What Does Sum Insured Mean?
Sum insured is the amount of money that an insurance company is obligated to cover in the event of a covered loss. This term is commonly associated with homeowner's or property insurance but can also apply to other types of insurance.
The sum insured correlates directly to the amount of premium you pay, but not always to the property's actual value or asset insured. If the sum insured is less than the replacement value or required amount to rebuild, it is often referred to as underinsurance.
It is common practice in almost all areas of insurance that compensation is based on the new replacement value in the event of a loss. This means the amount of compensation is enough to fully replace or restore the items to the new condition. The cost of these new items would need to be of identical type, quality and condition.

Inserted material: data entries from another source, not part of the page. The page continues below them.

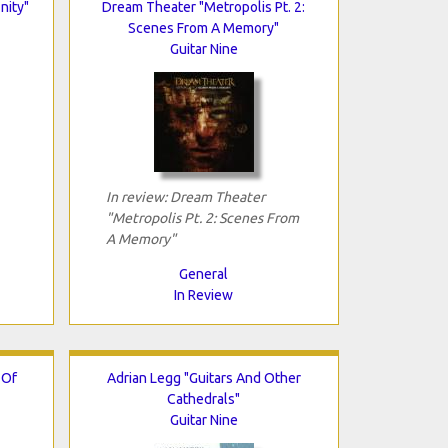
nity"
Dream Theater "Metropolis Pt. 2:
Scenes From A Memory"
Guitar Nine
In review: Dream Theater
"Metropolis Pt. 2: Scenes From
A Memory"
General
In Review
 Of
Adrian Legg "Guitars And Other
Cathedrals"
Guitar Nine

The purpose of this is to allow the policyholder to feel as if no loss has happened. This is often misunderstood as there are many different terms and levels of replacement value and calculation within the insurance industry.

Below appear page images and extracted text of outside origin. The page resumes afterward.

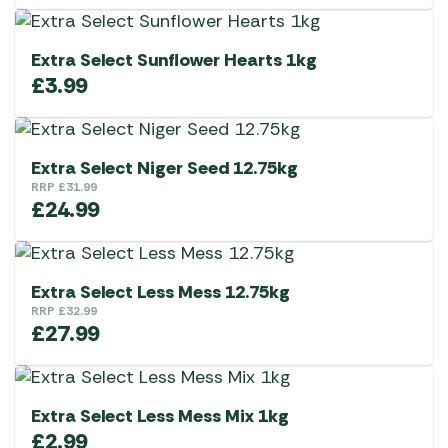
Extra Select Sunflower Hearts 1kg
£
3.99
Extra Select Niger Seed 12.75kg
RRP
£
31.99
£
24.99
Extra Select Less Mess 12.75kg
RRP
£
32.99
£
27.99
Extra Select Less Mess Mix 1kg
£
2.99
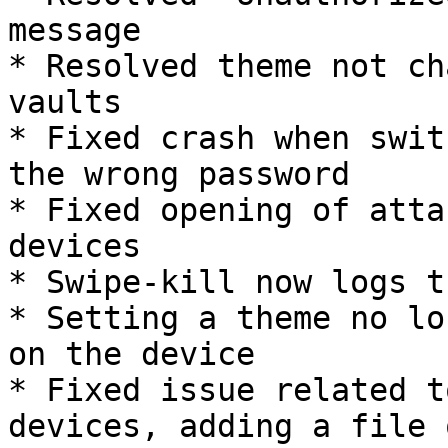
message

* Resolved theme not ch
vaults

* Fixed crash when swit
the wrong password

* Fixed opening of atta
devices

* Swipe-kill now logs t
* Setting a theme no lo
on the device

* Fixed issue related t
devices, adding a file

Three of the main types of sum insured calculations are:
The actual cash value refers to the value of the item at the time of loss. This value is calculated by deducting an amount based on the usage, age and condition of the items. This is referred to as depreciation. The value is intended to allow for the replacement of the item with an item in similar condition. Often, insurance companies will have percentages used as a threshold of when it is better to use the new replacement value.
The third term, which is similar, yet different is the fair market value. This is the amount that you would presumably get for the item if you were to sell it. This amount does not use percentages or set amounts but is set by the market conditions or prices. The replacement cost type can directly impact the sum insured and premium amount charged, which can often be decided upon by the policyholder at the time of purchase.